One sober year later, he’s reemerged with Nothing’s Gonna Change the Way You Feel About Me Now, which is the leap he’s been trying to make all along. It’s a dark, shadowy, unsparing album that builds on his love of soul music to more directly face his demons. On the first cut, “Am I That Lonely Tonight?,” the radio voice of his father taps into a deep well of loneliness, and the feeling only continues on “Unfortunately, Anna,” about a street-walker, and “Won’t Be the Last Time,” where he sings, “When I was young / I was dumb and I was free / Now I’m getting older / And I feel this world closing in on me.”

Photo by Joshua Black Wilkins

Nothing has its share of upbeat songs too, like “Baby’s Got a Bad Idea,” but most are about loss, and the production’s boldest touch, its horn section, reinforces that slow, dragging gravity that cuts across the album. The core of the band—Bryn Davies (upright bass), Paul Niehaus (electric guitar, steel guitar), Bryan Owings (drums), Skylar Wilson (piano, organ), and Cory Younts (guitar, piano)—is tighter than ever, slowing down to support Earle in a way that allows him to be completely himself: worn, weary, and ultimately wiser. Calling from his home in the SoHo neighborhood of Manhattan a few days before leaving on a spring tour, Earle talked about creating the new album, developing his guitar style, and confronting the past.

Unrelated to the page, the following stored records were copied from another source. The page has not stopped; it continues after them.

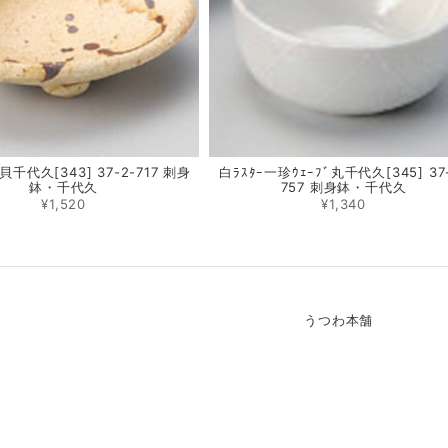
千代久[343] 37-2-717 刺身
白ﾗｽﾀｰ一珍ｳｪｰﾌﾞ丸千代久[345] 37
鉢・千代久
757 刺身鉢・千代久
¥1,520
¥1,340
うつわ本舗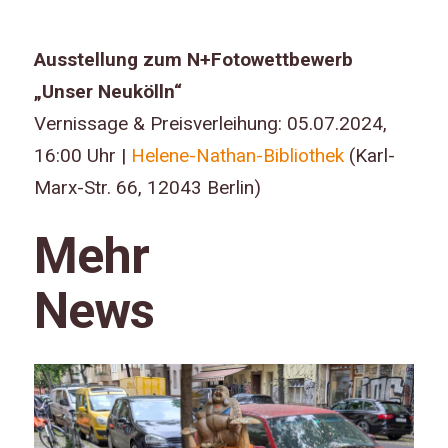
Ausstellung zum N+Fotowettbewerb
„Unser Neukölln“
Vernissage & Preisverleihung: 05.07.2024,
16:00 Uhr |
Helene-Nathan-Bibliothek
(Karl-
Marx-Str. 66, 12043 Berlin)
Mehr
News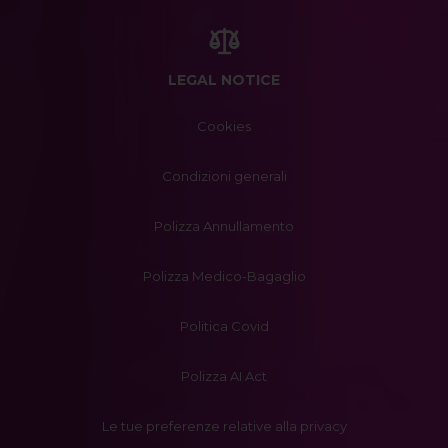
LEGAL NOTICE
Cookies
Condizioni generali
Polizza Annullamento
Polizza Medico-Bagaglio
Politica Covid
Polizza AI Act
Le tue preferenze relative alla privacy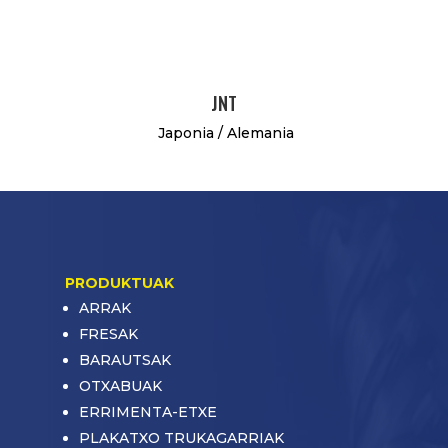
JNT
Japonia / Alemania
PRODUKTUAK
ARRAK
FRESAK
BARAUTSAK
OTXABUAK
ERRIMENTA-ETXE
PLAKATXO TRUKAGARRIAK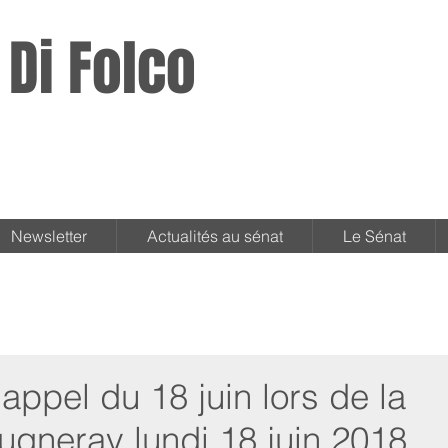
 Di Folco
Newsletter
Actualités au sénat
Le Sénat
appel du 18 juin lors de la
ugneray lundi 18 juin 2018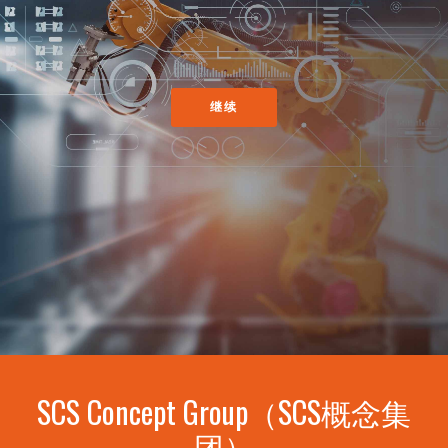
继续
SCS Concept Group（SCS概念集
团）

How has moving to New York City affected your songwriting?
Living in lower Manhattan has made me more informed than I used to be. I’m a much more eyes-wide-open songwriter, and I think that’s a result of the city. If you let your guard down here for a minute, you’re going to miss something really great, so I carry a notepad in my pocket to make sure I don’t let anything get by. There’s so much information to be had here, and I find the city to be the most inspiring place I’ve ever been. I love the pace, the accent, the speech, everything. I came here to see the things Woody Guthrie was talking about. He saw this awe-inspiring city, and that’s exactly what I found. The art here has no boundaries.

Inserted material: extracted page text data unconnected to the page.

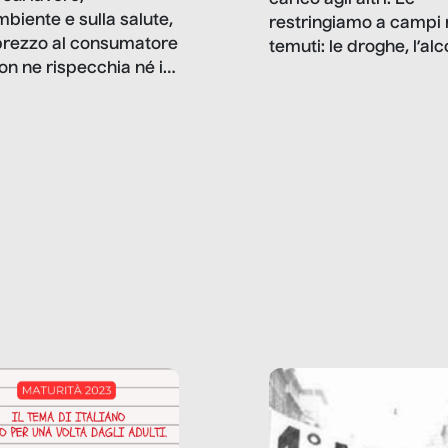
mbiente e sulla salute,
restringiamo a campi 
prezzo al consumatore
temuti: le droghe, l’alcol
on ne rispecchia né il
gioco d’azzardo, e nel 
 né i lati in ombra. Da
mentiamo a noi stessi; 
ncerto a una borsa
nostre ossessioni ci s
ianale, da uno
anche il sesso, il lavor
phone fino a una
tecnologia – e la lista
glietta d’acqua, siamo
prosegue. Perché le
do di ripercorrere i
dipendenze sono molt
ssi alla base della
diffuse e subdole di q
zione di ciò che
saremmo disposti ad
 per scontato?
ammettere, e per ogni
o reportage è un
vittima c’è qualcuno c
o nel lavoro invisibile
trae un guadagno. In 
 gli oggetti e i servizi
reportage vediamo qu
anno la nostra vita
come.
diana.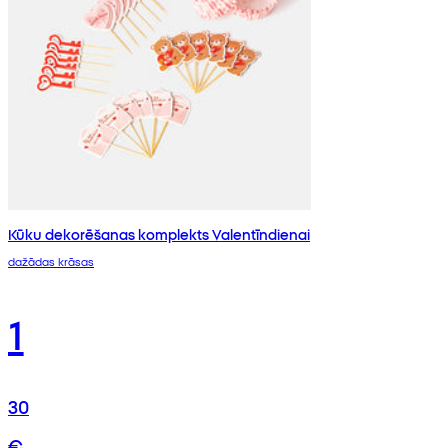
Kūku dekorēšanas komplekts Valentīndienai
dažādas krāsas
1
30
€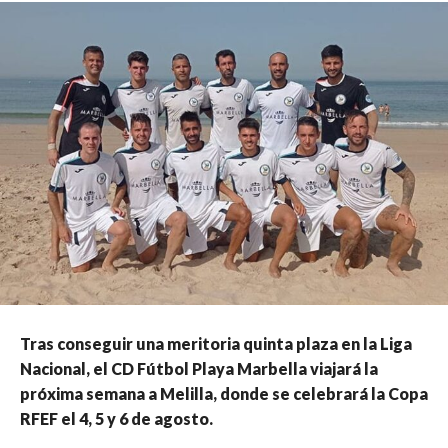
Tras conseguir una meritoria quinta plaza en la Liga
Nacional, el CD Fútbol Playa Marbella viajará la
próxima semana a Melilla, donde se celebrará la Copa
RFEF el 4, 5 y 6 de agosto.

Have you been to his house on Mermaid Avenue?
I have, once by myself and once with my dad. But it’s fairly depressing—really, you don’t walk through the nicest area getting to it, and Coney Island isn’t the marvel it was when Woody was living there.

Did you always know you were going to be a musician?
No, no. When I was young, I played soccer, up until about 13. I had scouts looking at me for high school, and it was something I seriously considered. Then I started having issues with my knees, so I went to a few doctors who told me I’d never play soccer at the professional level, my body just couldn’t take it. I was already playing in punk bands—I was into Nirvana and all that stuff—but the year I quit soccer was the same year I discovered Lead Belly, which turned my whole world upside down. After that, I didn’t want to play electric guitar anymore, I wanted to play acoustic.

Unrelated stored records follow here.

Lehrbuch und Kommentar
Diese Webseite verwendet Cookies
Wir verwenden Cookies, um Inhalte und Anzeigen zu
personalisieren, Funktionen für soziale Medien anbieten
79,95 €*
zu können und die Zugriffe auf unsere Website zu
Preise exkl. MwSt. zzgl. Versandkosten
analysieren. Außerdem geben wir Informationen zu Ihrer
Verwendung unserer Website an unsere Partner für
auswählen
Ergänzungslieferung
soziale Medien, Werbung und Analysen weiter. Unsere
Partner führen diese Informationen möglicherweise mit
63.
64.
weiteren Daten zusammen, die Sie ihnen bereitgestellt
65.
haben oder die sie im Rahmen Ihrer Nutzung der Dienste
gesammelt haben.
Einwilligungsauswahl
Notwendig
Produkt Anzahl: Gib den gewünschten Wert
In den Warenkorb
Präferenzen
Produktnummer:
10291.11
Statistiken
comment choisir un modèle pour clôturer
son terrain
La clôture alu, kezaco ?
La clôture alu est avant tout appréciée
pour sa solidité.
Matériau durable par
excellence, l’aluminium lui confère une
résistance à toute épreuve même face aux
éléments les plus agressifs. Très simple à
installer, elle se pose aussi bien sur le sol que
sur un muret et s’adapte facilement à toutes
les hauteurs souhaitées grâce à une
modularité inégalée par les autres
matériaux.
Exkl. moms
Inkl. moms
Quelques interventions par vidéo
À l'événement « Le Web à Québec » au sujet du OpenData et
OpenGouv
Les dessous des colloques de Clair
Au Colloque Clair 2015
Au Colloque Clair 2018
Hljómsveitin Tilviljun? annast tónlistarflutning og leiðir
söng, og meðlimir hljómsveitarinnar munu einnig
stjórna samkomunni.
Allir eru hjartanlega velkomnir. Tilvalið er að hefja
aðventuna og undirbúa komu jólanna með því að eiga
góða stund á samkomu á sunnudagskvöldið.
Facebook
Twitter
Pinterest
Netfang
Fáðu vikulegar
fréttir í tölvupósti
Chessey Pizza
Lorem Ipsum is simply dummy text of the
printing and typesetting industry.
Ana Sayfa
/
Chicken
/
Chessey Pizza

Did your parents encourage you?
Well, when I was 15 years old, I decided I was done with school and was going to play music for a living. By that point, I’d been in so much trouble, everybody was pleased I was finally showing interest in something that wasn’t destructive. So yeah, both of my parents breathed a sigh of relief. My dad said, “If you’re like me, this is the only chance you’ve got.” So I took it, and they’ve been behind me every step of the way—my mom with plenty of encouragement and my father with plenty of advice, some of it valid, some of it not.

What did you inherit from them?
I think like my mom a lot, and I have the gentleness she offers, which helps smooth out some of the rough edges I get from my father. My temper, my sharp tongue, I get from him—but he also gave me my ability with the English language.

I was about two when they split, so I grew up with my mother, and I don’t remember a house with my mom and my dad living together. They got divorced in 1984, and I think my dad was married three more times before 1994. During that period, his career took off and then plummeted. First I lost him to the fame, then to the drugs. When he got sober, he went back to work, and that became his new thing, putting out a record a year after he got clean. We don’t see each other all that much, because we’re both touring, but we talk. Actually, I’m going to see him today, he lives in the West Village, a little north of me.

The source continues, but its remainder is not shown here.